-- Opening Marker --

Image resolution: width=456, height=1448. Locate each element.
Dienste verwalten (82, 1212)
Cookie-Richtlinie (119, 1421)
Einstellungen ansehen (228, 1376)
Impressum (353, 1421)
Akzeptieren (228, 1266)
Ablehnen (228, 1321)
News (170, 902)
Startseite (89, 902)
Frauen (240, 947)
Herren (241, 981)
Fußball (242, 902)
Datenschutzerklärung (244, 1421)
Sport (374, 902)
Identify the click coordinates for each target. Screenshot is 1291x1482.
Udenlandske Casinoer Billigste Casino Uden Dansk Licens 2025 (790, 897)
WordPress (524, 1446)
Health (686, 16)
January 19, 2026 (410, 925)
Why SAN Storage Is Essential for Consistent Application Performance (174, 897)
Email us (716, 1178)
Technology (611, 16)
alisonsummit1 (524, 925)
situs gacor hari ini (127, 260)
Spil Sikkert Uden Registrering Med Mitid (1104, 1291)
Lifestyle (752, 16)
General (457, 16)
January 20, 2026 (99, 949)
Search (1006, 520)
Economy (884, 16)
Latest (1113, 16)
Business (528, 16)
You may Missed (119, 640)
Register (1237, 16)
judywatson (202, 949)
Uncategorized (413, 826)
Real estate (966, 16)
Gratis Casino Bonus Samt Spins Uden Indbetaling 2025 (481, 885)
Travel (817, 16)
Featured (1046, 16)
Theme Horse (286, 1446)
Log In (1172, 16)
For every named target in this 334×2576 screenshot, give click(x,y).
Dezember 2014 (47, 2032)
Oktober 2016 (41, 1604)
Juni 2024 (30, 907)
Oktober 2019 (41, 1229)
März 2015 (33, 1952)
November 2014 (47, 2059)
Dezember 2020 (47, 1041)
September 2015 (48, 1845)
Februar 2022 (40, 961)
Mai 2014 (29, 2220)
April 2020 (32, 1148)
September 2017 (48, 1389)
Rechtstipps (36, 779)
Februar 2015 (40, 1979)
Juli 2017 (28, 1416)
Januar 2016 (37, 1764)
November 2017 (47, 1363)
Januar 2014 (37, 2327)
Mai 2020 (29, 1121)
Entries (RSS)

-- Closing Marker --

Restate, word for word and with nothing added, the lines from the beginning of the records above through the line that contains "Herren (241, 981)".

Image resolution: width=456, height=1448. Locate each element.
Dienste verwalten (82, 1212)
Cookie-Richtlinie (119, 1421)
Einstellungen ansehen (228, 1376)
Impressum (353, 1421)
Akzeptieren (228, 1266)
Ablehnen (228, 1321)
News (170, 902)
Startseite (89, 902)
Frauen (240, 947)
Herren (241, 981)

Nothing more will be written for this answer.